Cheryl Bolen’s latest Regency romance, Oh What a (Wedding) Night, the third in her Brazen Brides series, features mistaken identity, smuggling, and blackmail. Perfect setting for romance, right?

Oh What a Wedding NightLady Sophia Beresford has realized, just a bit too late, that she never should have married Lord Finkel, not even to save her younger sister’s reputation. So she climbs out the boudoir window, her timid maid in tow, and escapes, leaving Finkel in a state of . . . anticipation.

Desperate for shelter at a crowded coaching inn, and pursued by Finkel’s armed servants, Sophia approaches the only well-dressed traveler in sight, and boldly announces that she’s been searching for him.

William Birmingham, the youngest of the wealthy Birmingham brothers we met in One Golden Ring, is not as startled by this claim as one might expect, since he is at the inn to meet a beautiful woman called Isadore, who wishes to sell him eighty thousand pounds of smuggled gold bullion.

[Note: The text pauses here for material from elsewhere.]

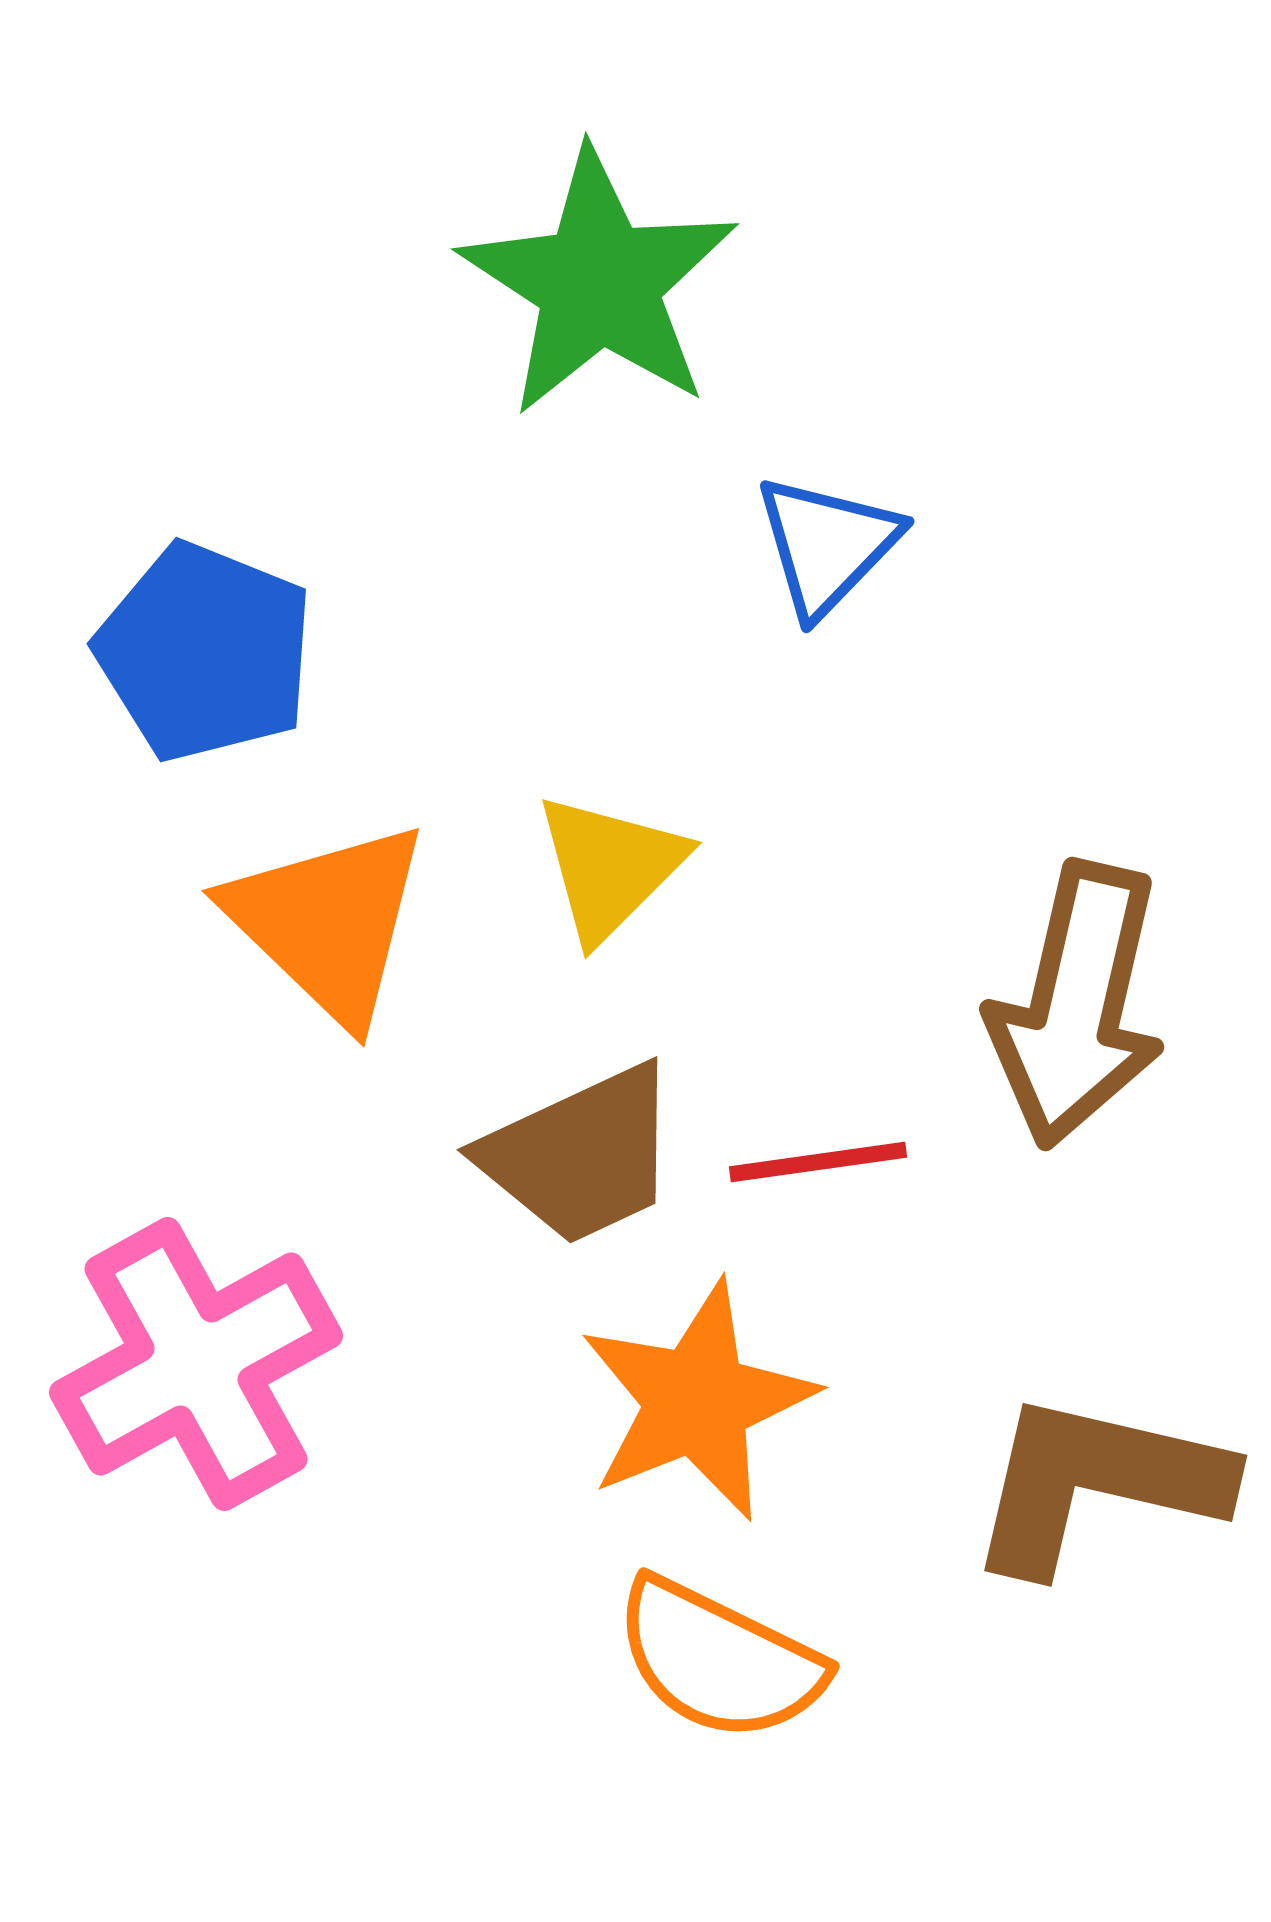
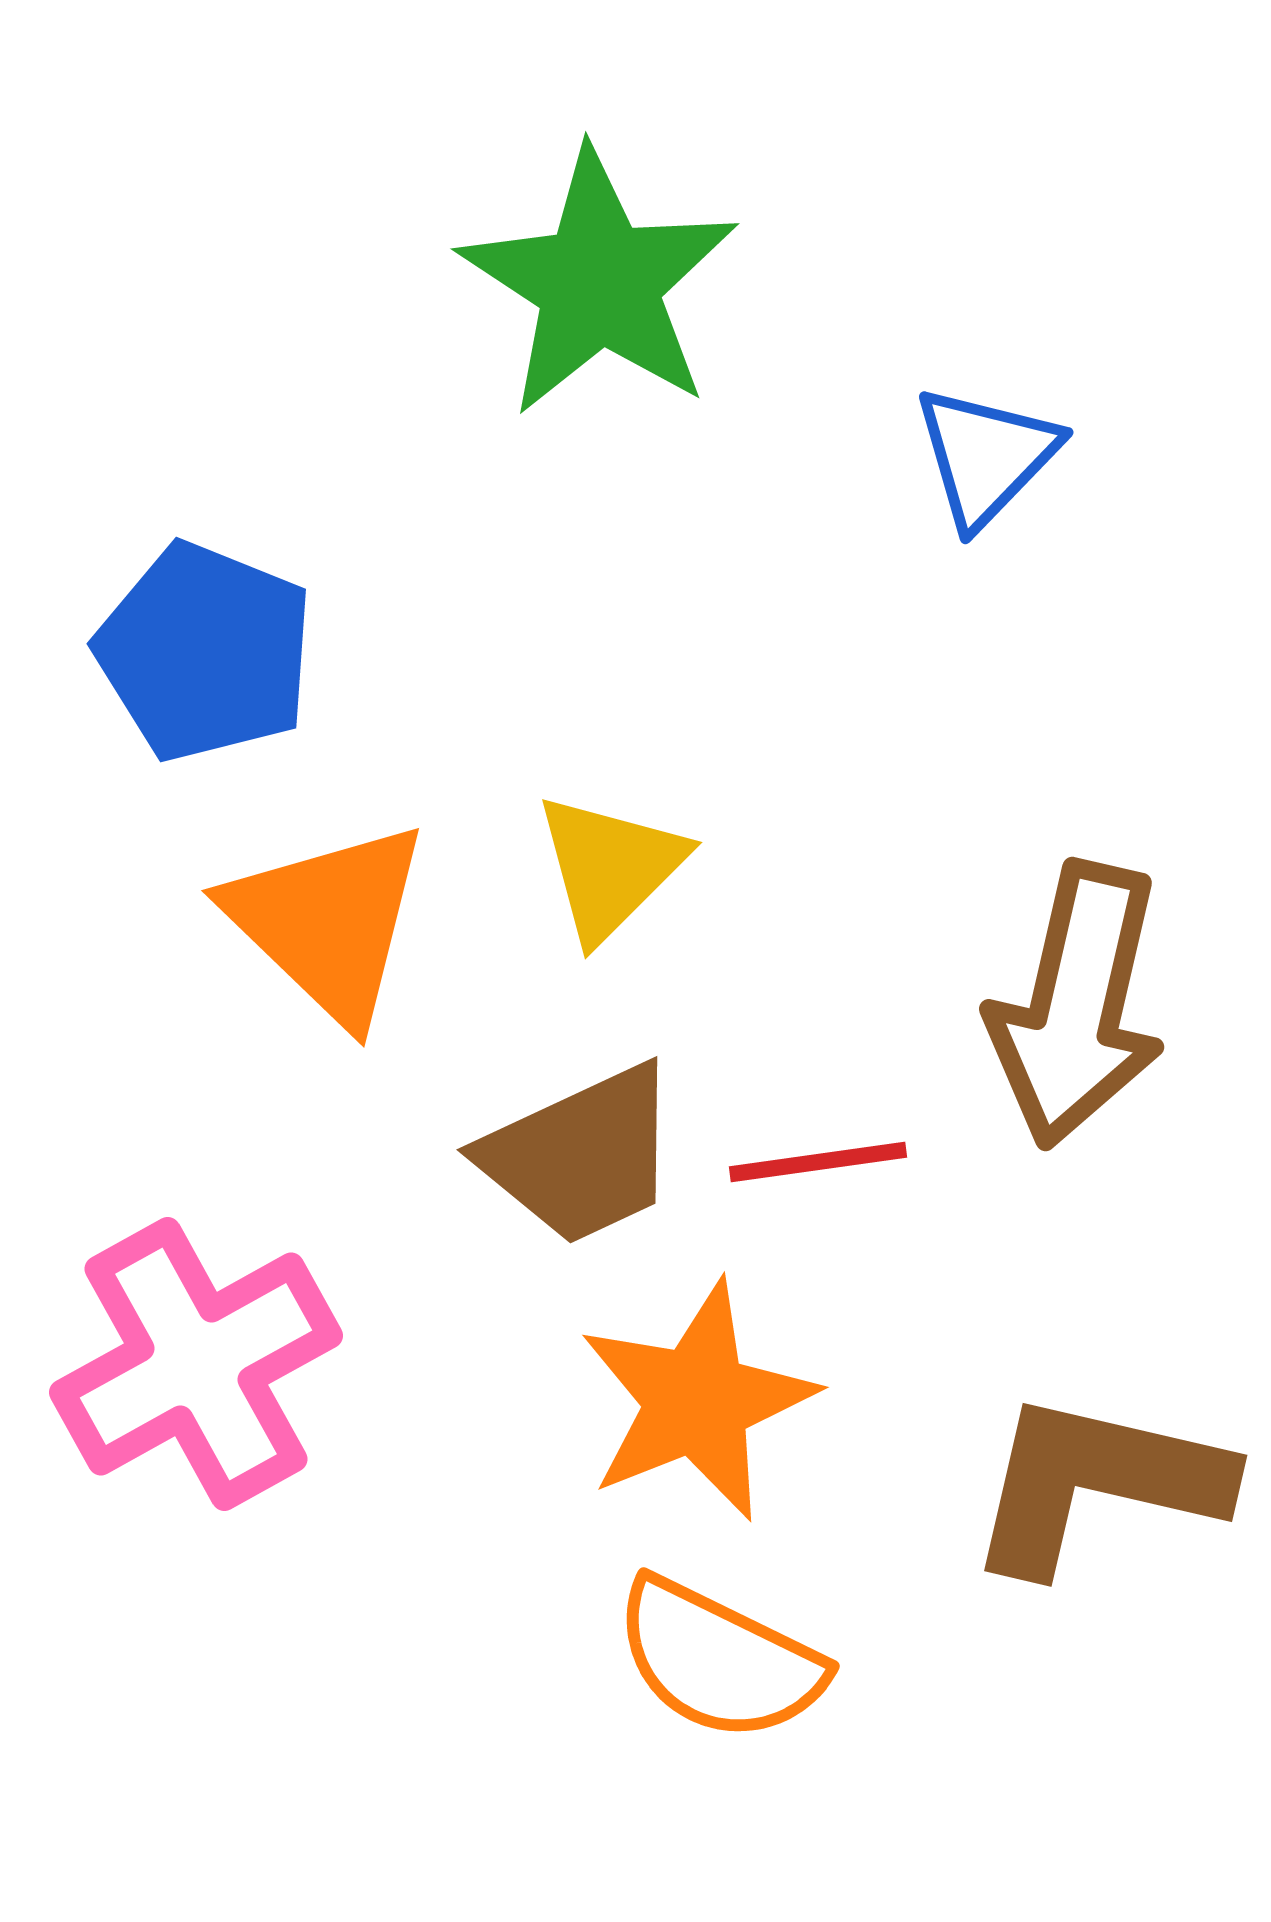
blue triangle: moved 159 px right, 89 px up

Although she has no idea who (or what) Isadore might be, Sophia takes on the role, passing off her maid as her conveniently mute older sister, and traveling back to London with William. As she slowly puts the pieces together and finds ways to stall on the delivery of the gold, she finds herself regretting that ill-timed marriage more with every moment she spends with William. Surely this man was meant to be the love of her life, but it’s too late.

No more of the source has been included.